Гонзик — славный малый, он, по всей вероятности, поделился бы с нею последним куском хлеба и сердце отдал бы ей целиком, но Гонзик не тот человек, чье превосходство она могла бы признать, а любовь женщины к мужчине должна питаться восхищением, в противном случае она постепенно угаснет, едва лишь минует первое физическое упоение.
— В нашу комнату поселили девушку, — ни с того ни с сего сказала Катка, — ее поймали на границе, она хотела вернуться в Чехословакию. Шесть месяцев она томилась в тюрьме: подозревали, что она была заброшена сюда как шпионка. Теперь, вероятно, тоже смотрят за каждым ее шагом.
Две ласточки-касатки, как стрелы, промелькнули под аркой старинного моста. Белая накипь пены вперемежку с городскими отбросами тихо плыла вдаль.
Катку вдруг передернуло, как от озноба. Она съежилась, будто провинившееся дитя, уткнулась лбом ему в плечо и заплакала громко, неудержимо. Гонзик прижал Катку к себе и коснулся губами ее волос. Пряный запах стал явственнее, Гонзик закрыл глаза, ее округлое плечо вздрагивало под его ладонью. В смятении он целовал ее волосы… Рядом с ним была не созданная мечтами обольстительная женщина, а слабый, несчастный человек. Где вся ее уверенность и сила? Она вся согнулась, и Гонзик не знал, как ее утешить. Рукав его выгоревшего пиджака впитывал все новые и новые слезы. Дикий рой мошек плясал над самой гладью реки.
Две женщины прошли мимо по тропке и с недоумением оглядели сидящую пару, по мосту протопала группа молодых людей, судя по одежде — Halbstarke[133], как говорил мусорщик Губер, донеслись выкрики и громкий девичий смех, в окне высокого дома напротив ярко сверкнуло отражение последнего луча заходящего солнца.
Катка слегка вздрогнула и встала.
— Пойдем, Гонзик, — сказала она, пряча от него заплаканные глаза.
Они пошли по булыжной мостовой старого города. Гонзик был немного разочарован, но вместе с тем и взволнован. Он взял Катку под руку и чуть-чуть огорчился, что она как будто даже не заметила этого. Они остановились на перекрестке: здесь кончалось средневековье и жизнь делала скачок сразу через четыре столетия: «форды» и «паккарды» катили по асфальту, визжали клаксоны бешено мчавшихся «джипов» американской военной полиции, а на тротуарах околачивались жующие резинку солдаты в гимнастерках цвета хаки.

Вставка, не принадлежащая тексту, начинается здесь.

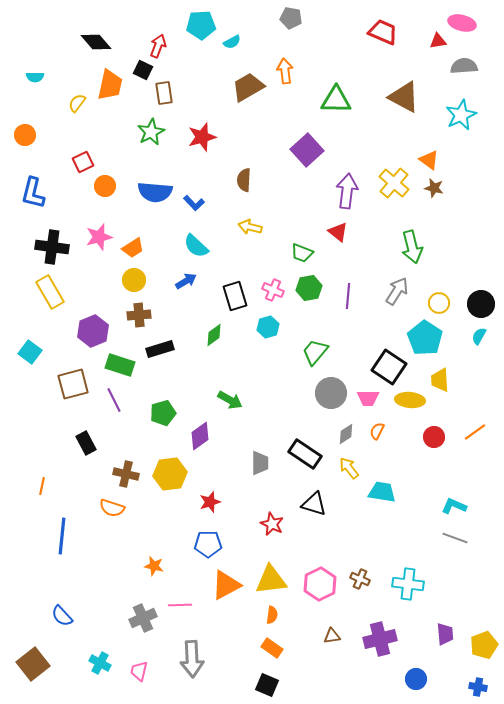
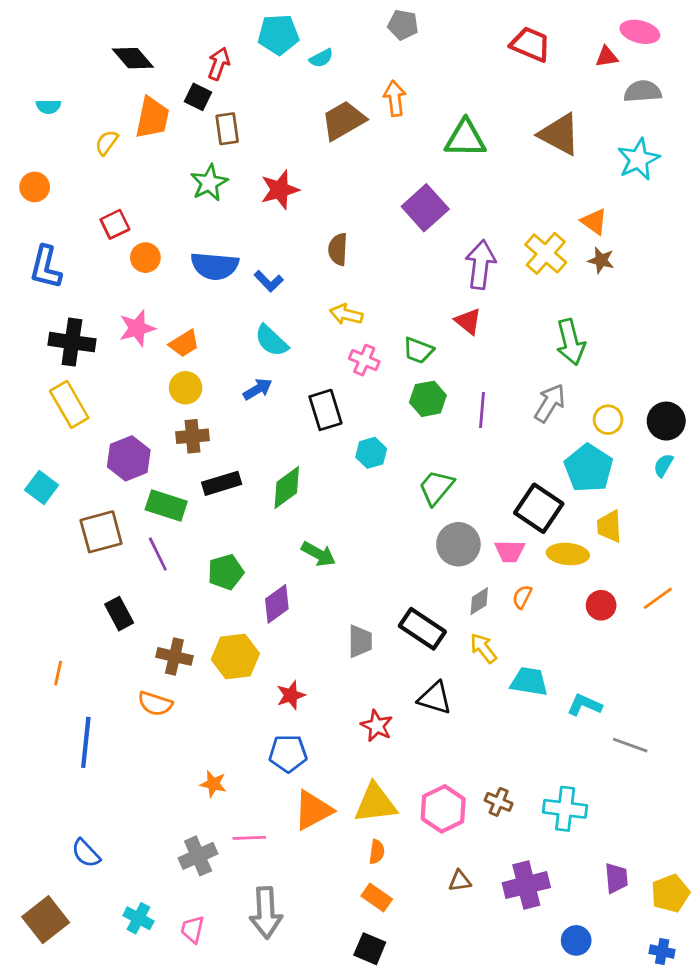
pink cross: (273, 290) -> (364, 360), moved
green diamond: (214, 335) -> (287, 488), moved, size x1.4
cyan L-shape: (454, 506) -> (584, 705), moved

— Почему решилась вернуться домой та девушка, о которой вы рассказывали?
В феврале она убежала со своим другом, но их любовь не выдержала здешних невзгод. Он бросил ее и завербовался во французский Иностранный легион. А потом девушка получила весть, что он там застрелился.
23
Папаша Кодл, уединившись в своем кабинете, вынул из ящика письменного стола электрическую бритву — вечером придут гости, да и надо же чем-то заполнить служебное время. Но едва лишь машинка зажужжала около его уха, в комнату вошел Капитан.